*** Data for review ***

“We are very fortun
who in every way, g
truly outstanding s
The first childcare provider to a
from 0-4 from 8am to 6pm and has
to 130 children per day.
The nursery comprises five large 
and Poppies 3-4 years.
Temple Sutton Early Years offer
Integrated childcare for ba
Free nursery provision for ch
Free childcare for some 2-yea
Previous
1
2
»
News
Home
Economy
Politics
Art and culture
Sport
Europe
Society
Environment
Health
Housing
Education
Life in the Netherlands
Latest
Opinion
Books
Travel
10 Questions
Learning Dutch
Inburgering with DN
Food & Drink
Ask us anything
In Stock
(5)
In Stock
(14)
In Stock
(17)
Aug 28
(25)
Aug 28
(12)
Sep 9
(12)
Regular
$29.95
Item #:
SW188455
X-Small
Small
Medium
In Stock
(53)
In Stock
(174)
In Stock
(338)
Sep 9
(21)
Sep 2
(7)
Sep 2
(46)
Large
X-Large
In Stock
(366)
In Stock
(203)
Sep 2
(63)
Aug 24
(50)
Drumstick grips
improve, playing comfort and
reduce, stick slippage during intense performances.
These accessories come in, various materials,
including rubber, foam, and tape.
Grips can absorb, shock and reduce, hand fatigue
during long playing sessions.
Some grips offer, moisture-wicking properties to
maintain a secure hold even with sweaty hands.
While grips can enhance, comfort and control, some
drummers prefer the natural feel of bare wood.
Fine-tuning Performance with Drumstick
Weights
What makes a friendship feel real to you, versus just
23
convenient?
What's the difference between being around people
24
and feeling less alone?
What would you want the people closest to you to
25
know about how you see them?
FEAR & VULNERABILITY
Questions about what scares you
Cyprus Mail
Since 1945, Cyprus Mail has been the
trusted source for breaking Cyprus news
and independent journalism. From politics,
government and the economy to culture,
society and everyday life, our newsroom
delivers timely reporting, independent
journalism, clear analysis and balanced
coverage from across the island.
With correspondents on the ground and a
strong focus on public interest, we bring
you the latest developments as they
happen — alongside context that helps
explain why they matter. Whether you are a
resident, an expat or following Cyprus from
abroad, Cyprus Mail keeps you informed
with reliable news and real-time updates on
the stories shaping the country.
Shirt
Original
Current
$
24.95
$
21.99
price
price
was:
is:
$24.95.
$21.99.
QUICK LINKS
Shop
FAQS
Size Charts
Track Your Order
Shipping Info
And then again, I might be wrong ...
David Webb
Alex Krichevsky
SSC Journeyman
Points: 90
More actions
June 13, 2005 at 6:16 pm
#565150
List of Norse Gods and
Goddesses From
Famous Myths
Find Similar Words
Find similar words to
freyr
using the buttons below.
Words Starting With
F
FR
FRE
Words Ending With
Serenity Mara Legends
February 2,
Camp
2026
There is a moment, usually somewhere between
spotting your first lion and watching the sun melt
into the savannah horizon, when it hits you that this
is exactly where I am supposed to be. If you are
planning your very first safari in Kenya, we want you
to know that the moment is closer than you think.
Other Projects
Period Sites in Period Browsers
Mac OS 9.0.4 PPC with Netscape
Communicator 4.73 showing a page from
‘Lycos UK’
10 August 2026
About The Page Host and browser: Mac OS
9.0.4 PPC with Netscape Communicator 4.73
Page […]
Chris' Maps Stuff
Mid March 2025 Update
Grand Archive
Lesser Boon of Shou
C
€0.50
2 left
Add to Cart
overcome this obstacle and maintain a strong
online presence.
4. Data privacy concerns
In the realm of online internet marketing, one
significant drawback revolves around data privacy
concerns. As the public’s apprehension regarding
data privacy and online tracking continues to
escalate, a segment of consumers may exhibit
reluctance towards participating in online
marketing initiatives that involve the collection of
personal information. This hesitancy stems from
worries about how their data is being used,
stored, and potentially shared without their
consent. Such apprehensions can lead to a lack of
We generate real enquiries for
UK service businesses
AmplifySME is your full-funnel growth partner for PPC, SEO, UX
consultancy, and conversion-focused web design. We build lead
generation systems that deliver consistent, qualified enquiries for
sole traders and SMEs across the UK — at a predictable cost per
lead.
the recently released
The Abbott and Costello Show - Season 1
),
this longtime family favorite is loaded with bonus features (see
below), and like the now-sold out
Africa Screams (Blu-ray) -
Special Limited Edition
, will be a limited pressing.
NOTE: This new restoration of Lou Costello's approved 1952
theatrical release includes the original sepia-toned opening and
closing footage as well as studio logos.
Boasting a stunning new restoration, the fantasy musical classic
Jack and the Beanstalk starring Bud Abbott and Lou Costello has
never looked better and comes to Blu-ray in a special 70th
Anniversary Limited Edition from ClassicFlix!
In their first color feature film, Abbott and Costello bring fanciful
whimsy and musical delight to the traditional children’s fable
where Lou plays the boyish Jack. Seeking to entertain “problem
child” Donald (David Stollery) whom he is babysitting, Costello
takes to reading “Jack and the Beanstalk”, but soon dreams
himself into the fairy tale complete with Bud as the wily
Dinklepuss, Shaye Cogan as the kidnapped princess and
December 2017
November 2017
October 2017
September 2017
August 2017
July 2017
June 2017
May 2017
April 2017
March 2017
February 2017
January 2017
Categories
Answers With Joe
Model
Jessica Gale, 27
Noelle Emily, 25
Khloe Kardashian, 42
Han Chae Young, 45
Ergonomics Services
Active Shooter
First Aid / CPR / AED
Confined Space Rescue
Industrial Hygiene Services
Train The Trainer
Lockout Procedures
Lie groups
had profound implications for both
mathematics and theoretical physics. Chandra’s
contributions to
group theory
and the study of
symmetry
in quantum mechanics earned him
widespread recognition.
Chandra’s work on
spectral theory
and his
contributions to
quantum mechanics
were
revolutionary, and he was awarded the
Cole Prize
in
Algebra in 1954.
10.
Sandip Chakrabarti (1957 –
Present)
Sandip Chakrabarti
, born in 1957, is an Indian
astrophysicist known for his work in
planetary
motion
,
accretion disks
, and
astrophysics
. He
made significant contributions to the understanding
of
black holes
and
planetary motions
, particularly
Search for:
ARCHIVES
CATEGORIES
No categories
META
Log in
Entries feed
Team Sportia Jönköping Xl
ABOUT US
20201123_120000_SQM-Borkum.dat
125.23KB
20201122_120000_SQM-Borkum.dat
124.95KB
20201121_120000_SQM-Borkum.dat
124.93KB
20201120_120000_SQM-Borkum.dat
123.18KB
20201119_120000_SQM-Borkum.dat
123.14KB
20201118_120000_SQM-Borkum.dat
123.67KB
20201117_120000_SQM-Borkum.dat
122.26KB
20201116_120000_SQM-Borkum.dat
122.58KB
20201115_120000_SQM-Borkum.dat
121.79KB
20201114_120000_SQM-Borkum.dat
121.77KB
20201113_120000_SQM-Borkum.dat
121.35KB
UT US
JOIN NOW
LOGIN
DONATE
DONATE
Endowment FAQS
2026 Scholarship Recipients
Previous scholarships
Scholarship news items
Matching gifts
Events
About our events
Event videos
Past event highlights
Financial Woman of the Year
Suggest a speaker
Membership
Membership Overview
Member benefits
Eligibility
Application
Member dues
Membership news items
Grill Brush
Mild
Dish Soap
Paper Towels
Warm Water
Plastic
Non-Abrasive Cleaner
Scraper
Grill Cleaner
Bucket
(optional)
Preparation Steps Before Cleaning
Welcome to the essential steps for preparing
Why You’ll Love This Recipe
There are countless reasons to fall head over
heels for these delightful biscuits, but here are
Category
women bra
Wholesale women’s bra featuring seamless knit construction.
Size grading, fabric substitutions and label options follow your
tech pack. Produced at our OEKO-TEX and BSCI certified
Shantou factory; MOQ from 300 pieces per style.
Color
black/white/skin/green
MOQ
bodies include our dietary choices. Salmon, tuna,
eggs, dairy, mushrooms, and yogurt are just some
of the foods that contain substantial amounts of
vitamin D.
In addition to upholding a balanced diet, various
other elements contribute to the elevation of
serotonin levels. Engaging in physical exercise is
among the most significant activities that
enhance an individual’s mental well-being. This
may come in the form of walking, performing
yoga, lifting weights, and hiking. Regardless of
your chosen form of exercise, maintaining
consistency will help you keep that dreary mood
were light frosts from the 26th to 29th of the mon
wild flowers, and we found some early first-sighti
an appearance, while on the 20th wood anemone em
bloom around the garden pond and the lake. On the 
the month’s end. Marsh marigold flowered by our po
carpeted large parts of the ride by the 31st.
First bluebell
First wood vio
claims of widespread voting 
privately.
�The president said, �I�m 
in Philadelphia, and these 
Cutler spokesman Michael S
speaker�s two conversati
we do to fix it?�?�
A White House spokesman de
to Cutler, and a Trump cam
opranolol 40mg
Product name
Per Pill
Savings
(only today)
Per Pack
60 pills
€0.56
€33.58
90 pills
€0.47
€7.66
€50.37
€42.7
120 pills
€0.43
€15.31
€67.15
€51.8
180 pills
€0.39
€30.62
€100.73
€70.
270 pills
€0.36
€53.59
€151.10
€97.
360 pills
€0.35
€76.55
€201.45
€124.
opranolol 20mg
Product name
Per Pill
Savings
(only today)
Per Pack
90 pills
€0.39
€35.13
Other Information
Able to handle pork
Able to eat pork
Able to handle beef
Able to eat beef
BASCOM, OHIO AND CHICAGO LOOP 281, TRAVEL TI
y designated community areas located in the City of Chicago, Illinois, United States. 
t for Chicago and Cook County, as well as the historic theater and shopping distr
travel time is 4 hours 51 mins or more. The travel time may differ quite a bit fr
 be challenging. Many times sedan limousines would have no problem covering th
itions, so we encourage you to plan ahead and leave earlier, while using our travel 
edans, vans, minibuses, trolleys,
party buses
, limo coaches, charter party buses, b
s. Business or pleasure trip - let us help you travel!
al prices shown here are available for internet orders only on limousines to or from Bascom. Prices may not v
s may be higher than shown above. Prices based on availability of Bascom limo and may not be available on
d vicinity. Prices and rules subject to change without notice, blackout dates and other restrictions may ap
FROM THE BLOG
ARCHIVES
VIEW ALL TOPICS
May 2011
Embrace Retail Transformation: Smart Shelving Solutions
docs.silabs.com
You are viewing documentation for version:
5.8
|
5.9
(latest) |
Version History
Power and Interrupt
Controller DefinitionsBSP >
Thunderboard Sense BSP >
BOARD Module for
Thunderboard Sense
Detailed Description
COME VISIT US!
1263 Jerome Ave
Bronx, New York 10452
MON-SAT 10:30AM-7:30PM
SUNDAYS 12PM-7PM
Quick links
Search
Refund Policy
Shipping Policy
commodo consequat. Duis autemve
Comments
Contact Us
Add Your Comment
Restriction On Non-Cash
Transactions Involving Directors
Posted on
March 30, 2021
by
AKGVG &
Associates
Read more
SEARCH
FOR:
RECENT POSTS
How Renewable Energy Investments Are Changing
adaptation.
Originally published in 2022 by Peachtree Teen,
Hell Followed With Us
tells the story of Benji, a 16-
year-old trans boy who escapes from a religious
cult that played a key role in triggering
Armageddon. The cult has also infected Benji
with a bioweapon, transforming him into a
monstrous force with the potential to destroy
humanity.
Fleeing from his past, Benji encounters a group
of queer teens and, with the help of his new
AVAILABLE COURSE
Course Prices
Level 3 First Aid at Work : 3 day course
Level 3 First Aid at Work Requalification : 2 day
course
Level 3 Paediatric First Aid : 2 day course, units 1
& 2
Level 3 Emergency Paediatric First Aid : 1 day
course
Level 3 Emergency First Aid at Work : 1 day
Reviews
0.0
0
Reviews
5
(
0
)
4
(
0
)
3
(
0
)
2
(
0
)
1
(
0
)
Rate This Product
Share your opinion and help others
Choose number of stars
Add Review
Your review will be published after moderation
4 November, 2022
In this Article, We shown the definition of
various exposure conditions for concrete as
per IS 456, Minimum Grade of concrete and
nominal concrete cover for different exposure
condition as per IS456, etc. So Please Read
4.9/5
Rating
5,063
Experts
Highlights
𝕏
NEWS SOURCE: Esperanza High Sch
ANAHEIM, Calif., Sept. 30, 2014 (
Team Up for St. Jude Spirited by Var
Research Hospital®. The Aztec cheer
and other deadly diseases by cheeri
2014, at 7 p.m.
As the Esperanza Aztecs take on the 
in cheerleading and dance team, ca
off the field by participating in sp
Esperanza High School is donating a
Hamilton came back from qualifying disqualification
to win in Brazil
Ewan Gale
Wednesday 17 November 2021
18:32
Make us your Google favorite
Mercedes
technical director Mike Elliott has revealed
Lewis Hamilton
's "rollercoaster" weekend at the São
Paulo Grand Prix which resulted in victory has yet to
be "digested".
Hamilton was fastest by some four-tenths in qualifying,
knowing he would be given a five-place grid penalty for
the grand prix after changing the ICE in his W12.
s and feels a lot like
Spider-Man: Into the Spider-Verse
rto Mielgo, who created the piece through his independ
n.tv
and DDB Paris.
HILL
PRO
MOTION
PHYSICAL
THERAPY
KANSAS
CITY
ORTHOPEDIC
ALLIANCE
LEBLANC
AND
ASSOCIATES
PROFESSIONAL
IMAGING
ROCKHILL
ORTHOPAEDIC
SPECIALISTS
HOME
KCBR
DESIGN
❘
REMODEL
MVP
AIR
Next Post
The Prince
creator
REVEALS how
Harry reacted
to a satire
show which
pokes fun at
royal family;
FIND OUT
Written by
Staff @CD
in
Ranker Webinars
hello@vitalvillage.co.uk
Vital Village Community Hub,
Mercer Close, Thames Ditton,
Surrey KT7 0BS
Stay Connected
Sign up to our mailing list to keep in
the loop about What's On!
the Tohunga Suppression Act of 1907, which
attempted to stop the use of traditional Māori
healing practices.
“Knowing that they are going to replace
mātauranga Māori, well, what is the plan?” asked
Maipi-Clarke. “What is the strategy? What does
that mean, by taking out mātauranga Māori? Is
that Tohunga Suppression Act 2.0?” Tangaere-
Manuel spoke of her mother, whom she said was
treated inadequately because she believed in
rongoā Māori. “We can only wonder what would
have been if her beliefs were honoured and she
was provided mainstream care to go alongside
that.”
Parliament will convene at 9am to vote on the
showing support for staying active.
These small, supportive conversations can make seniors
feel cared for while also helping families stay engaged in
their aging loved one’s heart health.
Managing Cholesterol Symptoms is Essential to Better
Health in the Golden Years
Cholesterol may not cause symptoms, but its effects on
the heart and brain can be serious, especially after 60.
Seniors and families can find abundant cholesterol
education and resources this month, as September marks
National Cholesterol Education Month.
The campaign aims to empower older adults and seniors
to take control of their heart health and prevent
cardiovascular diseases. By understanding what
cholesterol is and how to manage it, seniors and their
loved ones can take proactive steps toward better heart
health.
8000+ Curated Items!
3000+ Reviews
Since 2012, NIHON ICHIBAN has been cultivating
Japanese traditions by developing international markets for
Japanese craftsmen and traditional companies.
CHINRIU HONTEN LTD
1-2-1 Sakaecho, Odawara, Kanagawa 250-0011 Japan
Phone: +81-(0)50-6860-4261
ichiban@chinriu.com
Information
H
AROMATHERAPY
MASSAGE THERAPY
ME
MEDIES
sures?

*** End of Data for review ***

• What is required:
Every line of the listing that includes the word "like" belongs in the answer.

• Reply:
below), and like the now-sold out
s and feels a lot like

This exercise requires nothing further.